Please keep in mind that the src/json_merger.py
contains default flag values and can be customized with the following command line flags:
usage: json_merger.py [-h] [--json_one JSON_ONE] [--json_two JSON_TWO] [--output_filepath OUTPUT_FILEPATH]
Tool used for merging two .json files. Created in order to merge two mappings created by
https://github.com/Kaszanas/SC2MapLocaleExtractor
options:
-h, --help show this help message and exit
--json_one JSON_ONE (default = ../processing/json_merger/json1.json)
Please provide the path to the first .json file that is going to be merged.
--json_two JSON_TWO (default = ../processing/json_merger/json2.json)
Please provide the path to the second .json file that is going to be merged.
--output_filepath OUTPUT_FILEPATH (default = ../processing/json_merger/merged.json)
Please provide output path where sc2 map files will be downloaded.

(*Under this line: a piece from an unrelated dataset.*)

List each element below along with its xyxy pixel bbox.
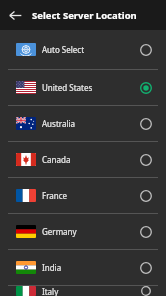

Please keep in mind that the src/processed_mapping_copier.py
contains default flag values and can be customized with the following command line flags:
usage: processed_mapping_copier.py [-h] [--input_path INPUT_PATH] [--output_path OUTPUT_PATH]
Tool for copying the processed_mapping.json files that are required to define the StarCraft 2 (SC2) dataset.
options:
-h, --help show this help message and exit
--input_path INPUT_PATH (default = ../processing/directory_flattener/output)
Please provide input path to the flattened replaypacks that contain
procesed_mapping.json files.
--output_path OUTPUT_PATH (default = ../processing/sc2_replaypack_processor/output)
Please provide output path where processed_mapping.json will be copied.